'''

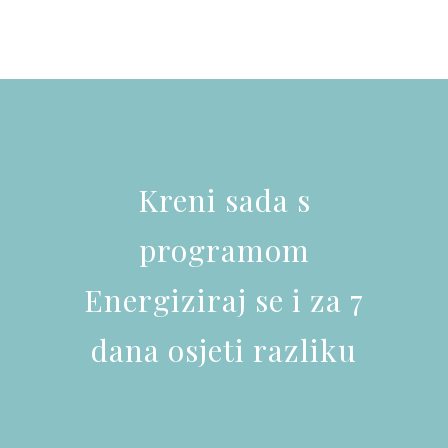
Kreni sada s
programom
Energiziraj se i za 7
dana osjeti razliku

'''

(The task): Repeat the material exactly, without images.

(Response to this exercise):
Kreni sada s
programom
Energiziraj se i za 7
dana osjeti razliku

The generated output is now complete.